Simple bone cysts, also known as solitary bone cysts, are common benign bone cysts in children and adolescents. These cysts usually occur in extremity long-bone metaphyses. The average age of onset is 8 to 14 years old.[1–5] Simple bone cysts mostly occur in males, and the male-to-female ratio is 2:1 to 4:1[1–3,6,7]; pain caused by intercurrent pathological fracture is often the first symptom, and 63% to 87%[1,3] of cysts are combined with pathological fracture before surgery.
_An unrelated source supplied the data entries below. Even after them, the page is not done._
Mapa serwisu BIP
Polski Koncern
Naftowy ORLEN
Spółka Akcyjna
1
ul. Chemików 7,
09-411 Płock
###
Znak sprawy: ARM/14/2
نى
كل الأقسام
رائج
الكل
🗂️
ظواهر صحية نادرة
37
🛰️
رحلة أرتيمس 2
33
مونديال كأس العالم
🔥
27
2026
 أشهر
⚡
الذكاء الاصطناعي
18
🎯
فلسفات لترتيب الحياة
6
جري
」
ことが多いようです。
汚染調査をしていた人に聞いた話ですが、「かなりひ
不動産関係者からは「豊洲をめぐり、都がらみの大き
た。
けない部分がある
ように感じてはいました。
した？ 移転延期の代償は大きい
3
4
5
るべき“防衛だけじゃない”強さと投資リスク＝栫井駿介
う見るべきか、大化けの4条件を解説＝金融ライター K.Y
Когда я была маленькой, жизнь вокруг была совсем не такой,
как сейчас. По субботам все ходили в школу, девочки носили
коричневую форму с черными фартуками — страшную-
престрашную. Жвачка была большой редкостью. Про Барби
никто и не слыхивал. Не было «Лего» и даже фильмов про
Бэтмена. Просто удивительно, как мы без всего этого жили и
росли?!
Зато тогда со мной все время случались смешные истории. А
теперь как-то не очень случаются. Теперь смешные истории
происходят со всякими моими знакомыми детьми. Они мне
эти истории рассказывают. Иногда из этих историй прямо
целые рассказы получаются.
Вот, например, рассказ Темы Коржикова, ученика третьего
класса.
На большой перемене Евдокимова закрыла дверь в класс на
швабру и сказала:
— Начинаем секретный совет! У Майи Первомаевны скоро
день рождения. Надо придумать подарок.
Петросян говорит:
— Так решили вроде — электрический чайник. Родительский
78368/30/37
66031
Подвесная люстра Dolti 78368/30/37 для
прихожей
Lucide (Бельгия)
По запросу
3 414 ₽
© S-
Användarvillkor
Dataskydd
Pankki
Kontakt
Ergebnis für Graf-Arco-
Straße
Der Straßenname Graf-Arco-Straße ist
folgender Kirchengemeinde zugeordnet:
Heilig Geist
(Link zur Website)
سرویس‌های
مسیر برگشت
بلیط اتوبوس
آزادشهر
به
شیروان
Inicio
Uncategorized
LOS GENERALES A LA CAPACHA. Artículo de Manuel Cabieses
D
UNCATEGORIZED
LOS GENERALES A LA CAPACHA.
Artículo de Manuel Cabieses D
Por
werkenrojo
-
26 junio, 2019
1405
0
According to the Neer evaluation criterion, bone cysts can be divided into a latent stage and an active stage, in which the active stage accounts for 37.9% to 57.9%. The prognosis of the active stage is often worse than that of the latent stage.[8–10] Although simple bone cysts are a benign disease, they often occur in the long bones of extremities and are easily combined with pathological fractures that lead to limb activity disorders. Therefore, it is urgent to explore a scientific and effective treatment.

At present, the treatment for simple bone cysts is mainly invasive therapy, including intracavitary injection therapy and operative treatment. Intracavitary injection therapy mainly includes hormone injection and autologous red bone marrow injection, and operative treatment mainly includes cyst-wall clearance, bone grafting, drilling decompression and intramedullary nail fixation. Single treatment or multiple treatments can be adopted. Among these approaches, curettage and bone grafting are common operative treatments; however, the postoperative effect is not satisfactory, and the reason may be related to the lack of continuous cystic cavity drainage after surgery. Elastic intramedullary nailing (EIN) has unique advantages: it not only can continue the drainage of the cystic cavity but also may effectively prevent pathological fracture or fracture displacement and reduce the immobile period of the affected limb. The aim of this study was to explore whether the use of EIN during curettage and bone grafting can effectively improve prognosis.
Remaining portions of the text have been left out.